=== Begin Enclosure ===
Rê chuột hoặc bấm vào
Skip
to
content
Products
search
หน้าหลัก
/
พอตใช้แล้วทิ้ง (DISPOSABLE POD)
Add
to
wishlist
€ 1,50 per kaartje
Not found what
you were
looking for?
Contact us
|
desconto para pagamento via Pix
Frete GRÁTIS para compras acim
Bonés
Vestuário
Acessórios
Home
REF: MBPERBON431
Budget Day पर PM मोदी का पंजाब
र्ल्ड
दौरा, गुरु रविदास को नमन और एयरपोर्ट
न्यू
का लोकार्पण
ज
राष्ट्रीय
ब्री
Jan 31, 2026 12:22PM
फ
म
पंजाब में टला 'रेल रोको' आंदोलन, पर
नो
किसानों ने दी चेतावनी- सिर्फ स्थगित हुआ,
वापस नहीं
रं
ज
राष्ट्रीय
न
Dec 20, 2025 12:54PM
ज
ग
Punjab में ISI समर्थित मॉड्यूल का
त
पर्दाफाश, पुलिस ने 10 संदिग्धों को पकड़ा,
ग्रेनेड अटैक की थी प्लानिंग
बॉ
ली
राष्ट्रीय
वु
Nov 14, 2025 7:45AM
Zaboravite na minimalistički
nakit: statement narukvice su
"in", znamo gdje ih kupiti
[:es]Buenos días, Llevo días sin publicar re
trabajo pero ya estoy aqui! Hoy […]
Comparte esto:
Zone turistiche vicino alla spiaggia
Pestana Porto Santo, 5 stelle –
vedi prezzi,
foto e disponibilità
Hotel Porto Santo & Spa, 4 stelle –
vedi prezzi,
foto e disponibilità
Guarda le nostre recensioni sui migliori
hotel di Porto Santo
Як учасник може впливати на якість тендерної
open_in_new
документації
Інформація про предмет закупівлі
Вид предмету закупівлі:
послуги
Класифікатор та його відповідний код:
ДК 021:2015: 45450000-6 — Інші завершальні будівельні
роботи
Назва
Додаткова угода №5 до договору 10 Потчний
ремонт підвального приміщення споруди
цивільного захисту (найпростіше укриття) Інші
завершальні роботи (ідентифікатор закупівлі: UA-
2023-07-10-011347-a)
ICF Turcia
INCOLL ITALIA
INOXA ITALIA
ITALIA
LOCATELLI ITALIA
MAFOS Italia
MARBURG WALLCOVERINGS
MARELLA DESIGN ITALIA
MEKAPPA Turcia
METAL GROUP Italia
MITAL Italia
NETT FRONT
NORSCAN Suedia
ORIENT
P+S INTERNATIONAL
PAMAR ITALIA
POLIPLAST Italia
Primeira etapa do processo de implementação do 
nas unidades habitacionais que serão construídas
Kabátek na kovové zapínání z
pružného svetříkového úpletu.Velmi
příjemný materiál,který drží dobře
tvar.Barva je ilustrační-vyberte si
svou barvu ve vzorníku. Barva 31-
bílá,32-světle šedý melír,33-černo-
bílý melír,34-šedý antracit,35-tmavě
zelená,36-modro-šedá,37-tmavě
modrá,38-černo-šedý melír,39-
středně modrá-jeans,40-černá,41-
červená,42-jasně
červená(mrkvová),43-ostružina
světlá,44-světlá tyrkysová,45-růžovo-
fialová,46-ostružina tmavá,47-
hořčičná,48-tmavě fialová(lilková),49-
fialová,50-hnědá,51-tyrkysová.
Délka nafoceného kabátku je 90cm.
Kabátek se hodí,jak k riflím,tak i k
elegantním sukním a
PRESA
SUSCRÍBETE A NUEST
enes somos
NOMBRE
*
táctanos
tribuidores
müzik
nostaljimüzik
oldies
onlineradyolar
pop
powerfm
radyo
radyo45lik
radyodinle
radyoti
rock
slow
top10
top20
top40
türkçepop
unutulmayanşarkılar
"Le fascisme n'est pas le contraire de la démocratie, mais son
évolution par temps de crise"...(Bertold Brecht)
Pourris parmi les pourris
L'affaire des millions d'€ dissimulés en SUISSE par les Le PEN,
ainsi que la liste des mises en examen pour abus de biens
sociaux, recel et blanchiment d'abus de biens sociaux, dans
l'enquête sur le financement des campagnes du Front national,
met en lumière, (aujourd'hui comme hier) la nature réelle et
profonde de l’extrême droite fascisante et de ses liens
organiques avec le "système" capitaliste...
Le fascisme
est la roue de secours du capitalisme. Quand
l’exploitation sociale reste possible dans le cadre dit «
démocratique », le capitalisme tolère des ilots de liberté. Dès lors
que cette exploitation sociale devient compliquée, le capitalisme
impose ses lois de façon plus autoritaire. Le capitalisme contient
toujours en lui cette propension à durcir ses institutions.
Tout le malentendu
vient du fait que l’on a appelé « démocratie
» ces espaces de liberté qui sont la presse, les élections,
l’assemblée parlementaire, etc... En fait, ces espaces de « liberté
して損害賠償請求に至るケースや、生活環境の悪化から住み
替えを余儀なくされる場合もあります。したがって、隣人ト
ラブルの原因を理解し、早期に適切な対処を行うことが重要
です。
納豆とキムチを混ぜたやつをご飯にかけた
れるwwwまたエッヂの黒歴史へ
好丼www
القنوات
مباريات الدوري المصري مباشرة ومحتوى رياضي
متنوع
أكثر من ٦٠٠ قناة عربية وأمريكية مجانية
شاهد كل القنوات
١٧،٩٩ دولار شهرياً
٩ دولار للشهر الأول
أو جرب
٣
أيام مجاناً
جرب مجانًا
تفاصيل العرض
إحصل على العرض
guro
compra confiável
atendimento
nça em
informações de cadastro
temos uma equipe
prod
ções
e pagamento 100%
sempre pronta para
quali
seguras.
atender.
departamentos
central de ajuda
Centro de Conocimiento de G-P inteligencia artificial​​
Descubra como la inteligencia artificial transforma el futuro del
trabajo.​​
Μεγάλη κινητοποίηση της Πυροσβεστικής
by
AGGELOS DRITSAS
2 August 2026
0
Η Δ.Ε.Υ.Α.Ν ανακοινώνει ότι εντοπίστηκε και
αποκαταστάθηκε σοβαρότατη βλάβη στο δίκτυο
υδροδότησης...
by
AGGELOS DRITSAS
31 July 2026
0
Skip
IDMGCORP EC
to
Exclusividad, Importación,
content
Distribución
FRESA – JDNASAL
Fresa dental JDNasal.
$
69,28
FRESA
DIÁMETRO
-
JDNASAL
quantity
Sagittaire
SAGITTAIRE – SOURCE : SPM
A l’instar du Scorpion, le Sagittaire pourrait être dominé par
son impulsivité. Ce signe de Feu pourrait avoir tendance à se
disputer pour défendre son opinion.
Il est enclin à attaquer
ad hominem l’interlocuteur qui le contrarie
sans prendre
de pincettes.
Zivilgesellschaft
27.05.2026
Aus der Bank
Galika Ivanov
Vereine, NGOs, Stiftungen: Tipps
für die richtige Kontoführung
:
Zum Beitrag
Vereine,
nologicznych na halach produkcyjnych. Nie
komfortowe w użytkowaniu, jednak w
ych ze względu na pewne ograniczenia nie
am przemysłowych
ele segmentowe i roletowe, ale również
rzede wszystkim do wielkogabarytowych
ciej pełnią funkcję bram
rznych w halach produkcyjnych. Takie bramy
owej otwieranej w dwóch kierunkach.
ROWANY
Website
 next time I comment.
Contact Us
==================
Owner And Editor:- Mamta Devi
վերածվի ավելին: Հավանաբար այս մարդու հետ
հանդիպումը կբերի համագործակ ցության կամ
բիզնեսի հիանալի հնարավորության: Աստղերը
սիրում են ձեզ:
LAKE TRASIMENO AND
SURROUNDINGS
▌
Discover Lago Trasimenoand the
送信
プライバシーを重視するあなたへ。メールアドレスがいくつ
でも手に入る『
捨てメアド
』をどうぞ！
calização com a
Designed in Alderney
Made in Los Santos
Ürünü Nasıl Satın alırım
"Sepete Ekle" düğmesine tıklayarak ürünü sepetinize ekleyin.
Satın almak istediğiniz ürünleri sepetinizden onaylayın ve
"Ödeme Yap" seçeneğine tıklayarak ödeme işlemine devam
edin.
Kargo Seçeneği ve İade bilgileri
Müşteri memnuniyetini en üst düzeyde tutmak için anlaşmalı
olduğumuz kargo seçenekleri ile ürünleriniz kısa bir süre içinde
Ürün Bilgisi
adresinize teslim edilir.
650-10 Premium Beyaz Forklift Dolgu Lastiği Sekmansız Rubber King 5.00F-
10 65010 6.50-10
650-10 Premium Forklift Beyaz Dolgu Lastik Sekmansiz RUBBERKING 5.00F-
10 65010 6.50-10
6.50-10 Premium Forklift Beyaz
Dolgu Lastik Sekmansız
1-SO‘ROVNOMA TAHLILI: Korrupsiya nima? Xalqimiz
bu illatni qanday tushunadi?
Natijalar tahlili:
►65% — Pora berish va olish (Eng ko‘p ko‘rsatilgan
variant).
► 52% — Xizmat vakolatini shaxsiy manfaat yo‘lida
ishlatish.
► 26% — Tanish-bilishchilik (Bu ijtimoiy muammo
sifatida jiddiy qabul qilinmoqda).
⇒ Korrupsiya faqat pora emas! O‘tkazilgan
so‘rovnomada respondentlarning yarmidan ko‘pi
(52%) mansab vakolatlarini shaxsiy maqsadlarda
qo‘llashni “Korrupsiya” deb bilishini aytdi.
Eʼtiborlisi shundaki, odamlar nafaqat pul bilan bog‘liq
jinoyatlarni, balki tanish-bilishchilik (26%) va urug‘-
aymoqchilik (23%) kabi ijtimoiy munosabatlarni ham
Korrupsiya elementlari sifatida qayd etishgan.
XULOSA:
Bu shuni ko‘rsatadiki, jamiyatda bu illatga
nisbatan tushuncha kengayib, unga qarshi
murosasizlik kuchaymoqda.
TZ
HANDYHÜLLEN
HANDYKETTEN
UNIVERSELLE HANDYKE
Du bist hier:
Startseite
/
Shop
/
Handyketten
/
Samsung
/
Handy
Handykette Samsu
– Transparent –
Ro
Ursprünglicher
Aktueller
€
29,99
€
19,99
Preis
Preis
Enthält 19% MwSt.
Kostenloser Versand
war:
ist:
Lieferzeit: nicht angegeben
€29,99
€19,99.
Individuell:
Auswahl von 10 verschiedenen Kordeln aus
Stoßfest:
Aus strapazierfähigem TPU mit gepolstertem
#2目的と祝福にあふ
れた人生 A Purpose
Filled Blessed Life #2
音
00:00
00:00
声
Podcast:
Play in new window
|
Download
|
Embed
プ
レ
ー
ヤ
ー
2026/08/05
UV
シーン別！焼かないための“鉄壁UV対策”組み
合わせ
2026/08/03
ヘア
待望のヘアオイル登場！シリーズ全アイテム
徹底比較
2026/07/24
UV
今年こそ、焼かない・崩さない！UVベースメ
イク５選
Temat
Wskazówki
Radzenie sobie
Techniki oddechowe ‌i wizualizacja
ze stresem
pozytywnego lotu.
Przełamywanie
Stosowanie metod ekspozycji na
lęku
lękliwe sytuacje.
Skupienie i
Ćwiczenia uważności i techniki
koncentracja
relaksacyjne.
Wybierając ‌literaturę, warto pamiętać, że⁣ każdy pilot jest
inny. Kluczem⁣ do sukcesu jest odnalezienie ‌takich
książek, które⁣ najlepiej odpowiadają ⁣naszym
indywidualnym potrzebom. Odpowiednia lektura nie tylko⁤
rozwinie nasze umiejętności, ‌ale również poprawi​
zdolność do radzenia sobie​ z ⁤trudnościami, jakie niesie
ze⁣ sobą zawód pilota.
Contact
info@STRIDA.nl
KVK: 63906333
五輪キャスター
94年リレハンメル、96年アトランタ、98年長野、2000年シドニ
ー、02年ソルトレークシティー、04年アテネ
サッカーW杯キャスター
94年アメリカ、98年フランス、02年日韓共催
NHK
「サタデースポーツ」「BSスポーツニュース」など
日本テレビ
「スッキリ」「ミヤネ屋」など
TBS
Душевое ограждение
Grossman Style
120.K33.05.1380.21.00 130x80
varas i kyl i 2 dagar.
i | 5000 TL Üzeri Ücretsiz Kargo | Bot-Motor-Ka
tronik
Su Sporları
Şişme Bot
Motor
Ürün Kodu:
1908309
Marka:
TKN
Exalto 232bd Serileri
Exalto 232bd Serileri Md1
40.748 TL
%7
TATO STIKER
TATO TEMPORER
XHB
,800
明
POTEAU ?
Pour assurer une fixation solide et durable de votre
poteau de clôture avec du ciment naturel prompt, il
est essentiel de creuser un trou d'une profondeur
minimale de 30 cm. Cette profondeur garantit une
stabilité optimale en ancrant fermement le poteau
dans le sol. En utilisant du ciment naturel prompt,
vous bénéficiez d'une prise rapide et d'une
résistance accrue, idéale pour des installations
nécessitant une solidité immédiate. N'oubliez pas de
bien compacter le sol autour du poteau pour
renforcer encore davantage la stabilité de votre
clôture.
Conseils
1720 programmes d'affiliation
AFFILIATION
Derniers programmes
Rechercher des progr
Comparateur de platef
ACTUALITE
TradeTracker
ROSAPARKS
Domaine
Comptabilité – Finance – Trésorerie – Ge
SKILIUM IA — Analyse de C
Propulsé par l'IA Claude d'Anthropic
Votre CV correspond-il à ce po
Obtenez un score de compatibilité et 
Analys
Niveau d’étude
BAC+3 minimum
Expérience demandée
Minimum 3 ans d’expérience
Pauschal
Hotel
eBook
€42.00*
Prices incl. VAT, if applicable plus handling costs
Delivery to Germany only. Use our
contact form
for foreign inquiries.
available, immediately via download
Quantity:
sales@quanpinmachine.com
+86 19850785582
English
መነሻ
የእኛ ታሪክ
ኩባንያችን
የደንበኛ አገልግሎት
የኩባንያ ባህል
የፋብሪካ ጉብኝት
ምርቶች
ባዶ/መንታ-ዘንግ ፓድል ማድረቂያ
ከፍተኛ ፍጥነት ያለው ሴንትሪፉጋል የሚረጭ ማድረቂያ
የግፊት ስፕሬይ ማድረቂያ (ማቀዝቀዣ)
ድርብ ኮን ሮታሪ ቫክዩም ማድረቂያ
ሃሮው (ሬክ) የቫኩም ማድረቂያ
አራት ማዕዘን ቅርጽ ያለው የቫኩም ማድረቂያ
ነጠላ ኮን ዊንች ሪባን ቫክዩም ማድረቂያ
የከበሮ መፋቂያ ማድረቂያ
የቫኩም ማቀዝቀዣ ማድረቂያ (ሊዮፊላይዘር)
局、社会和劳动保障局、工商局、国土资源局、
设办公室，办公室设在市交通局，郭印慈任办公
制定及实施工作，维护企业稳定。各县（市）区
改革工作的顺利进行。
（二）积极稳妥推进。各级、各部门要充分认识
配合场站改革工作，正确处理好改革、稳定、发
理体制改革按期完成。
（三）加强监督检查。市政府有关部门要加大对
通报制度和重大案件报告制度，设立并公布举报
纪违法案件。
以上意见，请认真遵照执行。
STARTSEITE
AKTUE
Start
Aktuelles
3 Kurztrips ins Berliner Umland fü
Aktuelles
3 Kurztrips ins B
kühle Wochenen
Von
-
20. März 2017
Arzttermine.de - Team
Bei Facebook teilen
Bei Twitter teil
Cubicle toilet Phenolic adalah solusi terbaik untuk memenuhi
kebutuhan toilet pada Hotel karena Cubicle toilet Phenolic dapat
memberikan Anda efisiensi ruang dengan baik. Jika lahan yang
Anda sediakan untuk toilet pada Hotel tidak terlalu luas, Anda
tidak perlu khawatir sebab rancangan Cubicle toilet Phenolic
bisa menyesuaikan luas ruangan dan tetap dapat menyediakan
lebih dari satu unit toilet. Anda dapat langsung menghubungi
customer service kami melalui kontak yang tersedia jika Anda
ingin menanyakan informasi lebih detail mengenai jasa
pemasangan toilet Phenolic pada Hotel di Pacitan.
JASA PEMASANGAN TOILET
=== End Enclosure ===
#### [EXERCISE]
Which of the lines above include the string "pada"? Pick them out and copy them.

#### [ANSWER FOR THIS EXERCISE]
kebutuhan toilet pada Hotel karena Cubicle toilet Phenolic dapat
Anda sediakan untuk toilet pada Hotel tidak terlalu luas, Anda
pemasangan toilet Phenolic pada Hotel di Pacitan.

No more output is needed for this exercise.